SCANA stockholders on Tuesday overwhelmingly approved the company’s sale to Dominion Energy, moving the deal one step closer to completion.

South Carolina Electric & Gas would become part of Dominion under a deal approved by SCANA shareholders Tuesday. | SCANA

In a vote taken at a special meeting, shareholders voted 72% in favor of the sale, more than the two-thirds required for approval.

The sale now has only three more major hurdles to clear: authorizations by South Carolina and North Carolina regulators as well as the Nuclear Regulatory Commission.

FERC and the Georgia Public Service Commission have already approved the deal, and the Federal Trade Commission has indicated it won’t try to block it on antitrust grounds.

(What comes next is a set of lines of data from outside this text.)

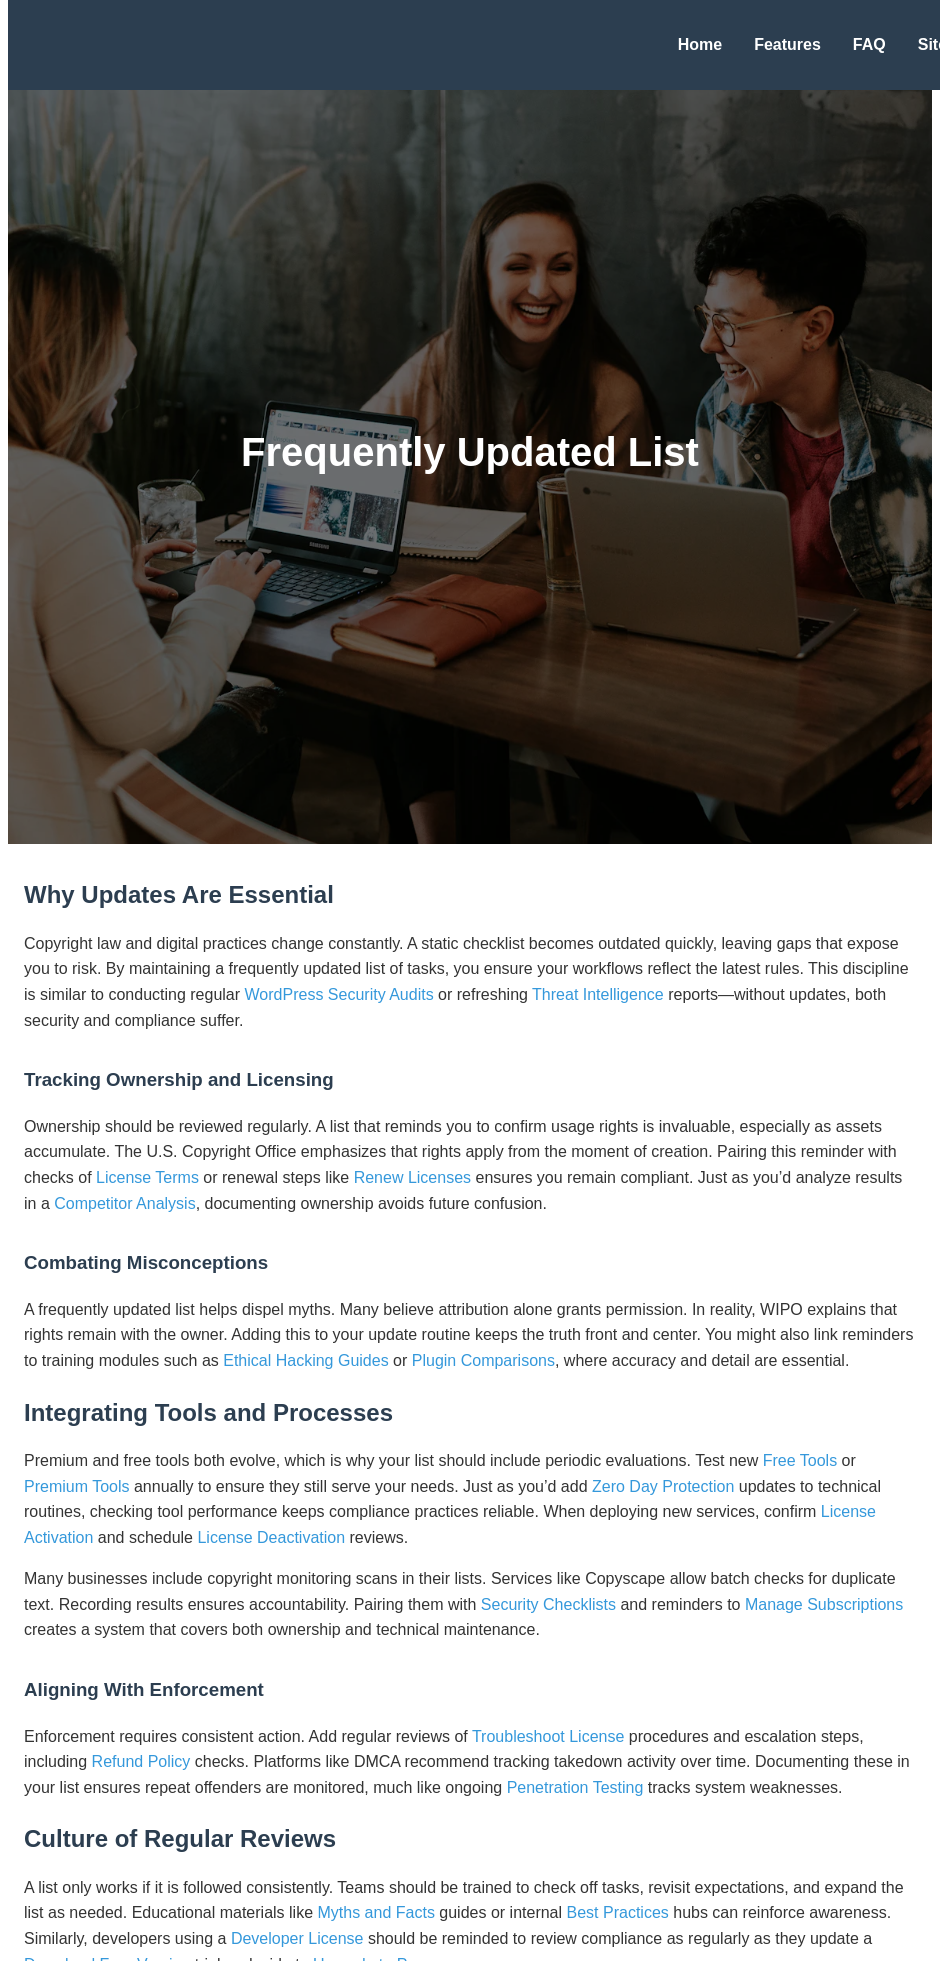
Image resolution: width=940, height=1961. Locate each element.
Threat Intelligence (598, 994)
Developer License (297, 1938)
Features (787, 44)
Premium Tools (77, 1486)
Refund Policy (141, 1761)
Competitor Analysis (124, 1203)
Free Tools (800, 1460)
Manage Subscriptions (824, 1604)
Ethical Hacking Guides (305, 1360)
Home (700, 44)
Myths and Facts (376, 1912)
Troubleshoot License (548, 1736)
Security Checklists (548, 1604)
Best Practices (618, 1912)
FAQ (869, 44)
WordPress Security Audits (339, 994)
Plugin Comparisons (483, 1360)
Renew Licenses (412, 1177)
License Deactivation (271, 1537)
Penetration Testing (575, 1787)
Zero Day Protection (663, 1486)
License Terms (147, 1177)
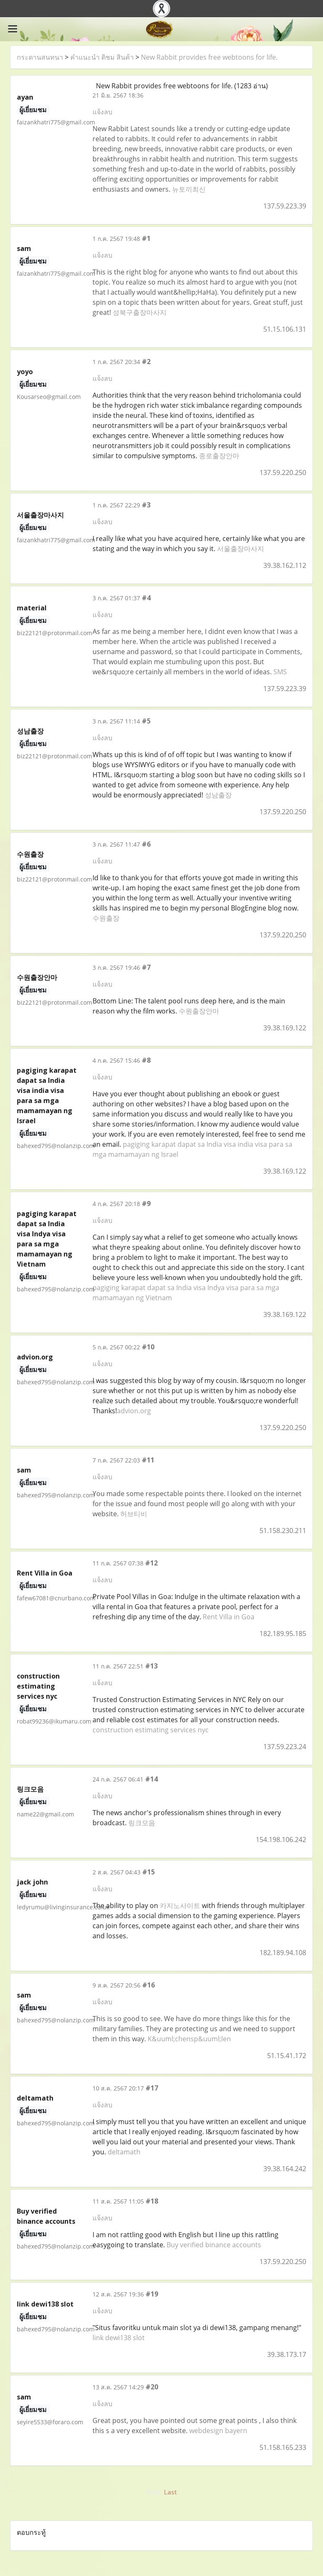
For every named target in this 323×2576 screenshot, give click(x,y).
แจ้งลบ (102, 111)
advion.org (134, 1410)
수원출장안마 (199, 1011)
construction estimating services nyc (151, 1729)
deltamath (124, 2151)
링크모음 (141, 1822)
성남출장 (218, 795)
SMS (280, 671)
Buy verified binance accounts (214, 2244)
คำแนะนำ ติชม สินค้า (102, 57)
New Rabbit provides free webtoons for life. (209, 57)
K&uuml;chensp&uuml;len (189, 2038)
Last (170, 2492)
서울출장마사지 (240, 548)
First (153, 2492)
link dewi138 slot (119, 2337)
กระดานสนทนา (40, 57)
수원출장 (106, 918)
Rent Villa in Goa (228, 1616)
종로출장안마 (219, 455)
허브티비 (133, 1513)
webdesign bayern (218, 2430)
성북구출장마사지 (140, 312)
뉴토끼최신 (189, 189)
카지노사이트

SCANA shareholders also voted against paying severance packages to SCANA executives if they are let go after the sale is completed, but that vote is non-binding. SCANA has set aside $110 million in severance for its executives, attorneys for the South Carolina legislature said Monday.

If approved, the deal would be a stock-for-stock transaction with Dominion paying two-thirds of a share of its stock for each SCANA share it acquires. At Dominion’s Tuesday closing price of $71.71, the company would be paying $6.83 billion for SCANA.

SCANA became an acquisition target due to its failed attempt to expand the V.C. Summer Nuclear Station in Fairfield County. S.C. It and Santee Cooper, a utility owned by the state of South Carolina, gave up on the expansion last summer after spending $9 billion on it over a decade.

A failed attempt to expand the V.C. Summer Nuclear Station led SCANA into Dominion’s arms. | SCANA

If the deal were to go through, it would give Dominion 6.5 million regulated electric customer accounts, 31.4 GW of generation capacity and 93,600 miles of electric transmission and distribution lines.

The deal is controversial, in large part because customers of SCANA’s South Carolina Electric & Gas subsidiary have already been charged more than $2 billion for the failed expansion and continue to pay about $27 a month for it.

South Carolina passed a bill that would roll back most of the payment, but SCANA is challenging its constitutionality.